__Problem to solve__: A verbatim transcript of the data that follows, free of images, is the expected result.
____________
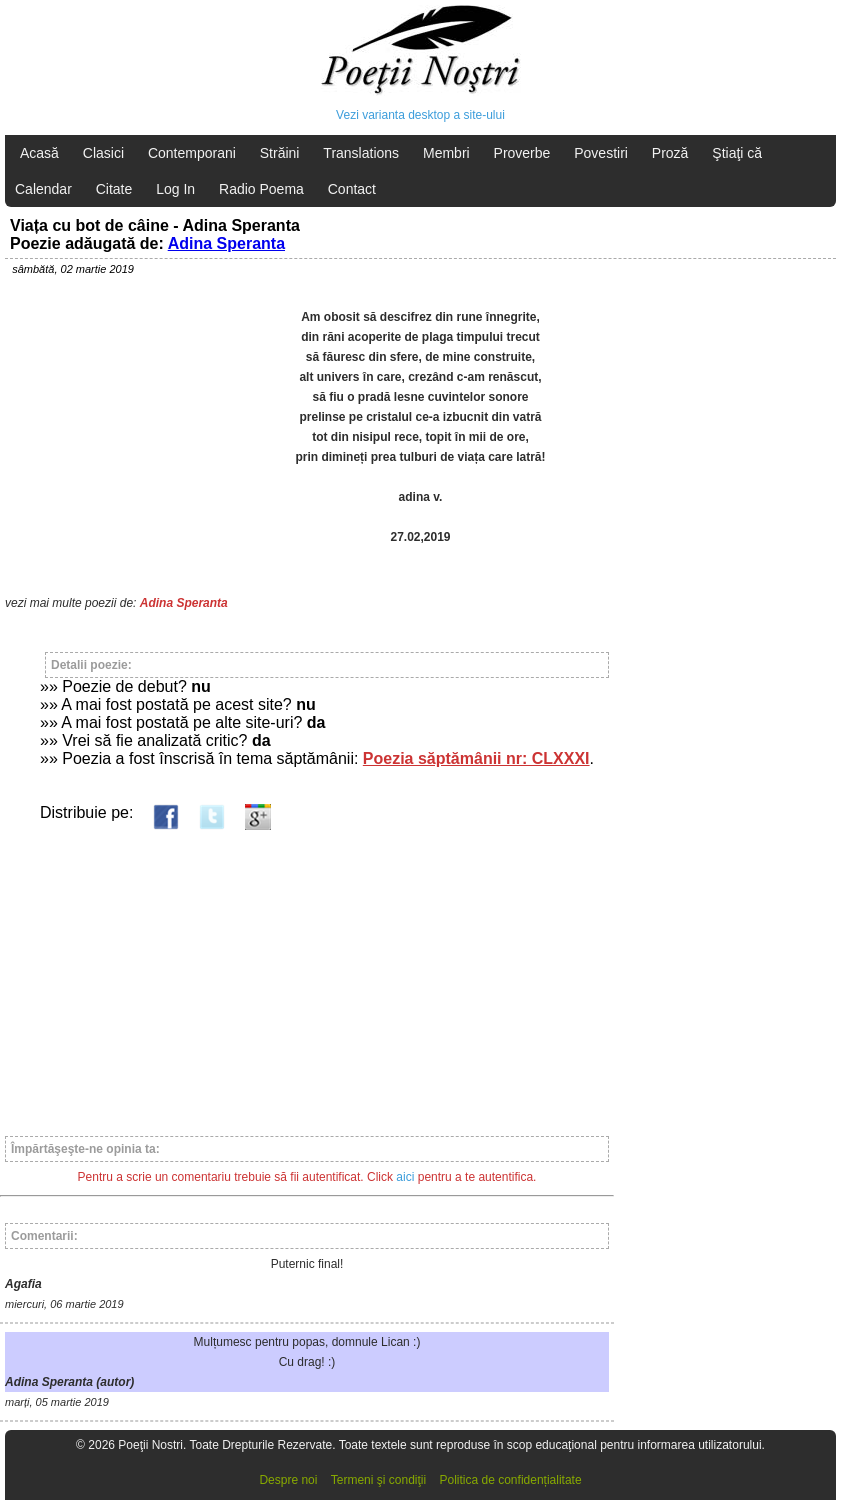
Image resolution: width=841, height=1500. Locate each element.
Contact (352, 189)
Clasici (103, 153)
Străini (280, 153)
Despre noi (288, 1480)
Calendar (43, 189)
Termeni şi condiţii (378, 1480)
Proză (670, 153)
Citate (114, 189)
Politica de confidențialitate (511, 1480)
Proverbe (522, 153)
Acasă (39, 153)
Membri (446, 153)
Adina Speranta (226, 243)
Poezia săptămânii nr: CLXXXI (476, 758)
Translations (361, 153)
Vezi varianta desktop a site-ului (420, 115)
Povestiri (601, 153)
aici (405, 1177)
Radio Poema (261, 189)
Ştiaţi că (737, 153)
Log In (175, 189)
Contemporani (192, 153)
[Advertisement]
____________
__Your response__:
Image resolution: width=841, height=1500. Locate each element.
Contact (352, 189)
Clasici (103, 153)
Străini (280, 153)
Despre noi (288, 1480)
Calendar (43, 189)
Termeni şi condiţii (378, 1480)
Proză (670, 153)
Citate (114, 189)
Politica de confidențialitate (511, 1480)
Proverbe (522, 153)
Acasă (39, 153)
Membri (446, 153)
Adina Speranta (226, 243)
Poezia săptămânii nr: CLXXXI (476, 758)
Translations (361, 153)
Vezi varianta desktop a site-ului (420, 115)
Povestiri (601, 153)
aici (405, 1177)
Radio Poema (261, 189)
Ştiaţi că (737, 153)
Log In (175, 189)
Contemporani (192, 153)
[Advertisement]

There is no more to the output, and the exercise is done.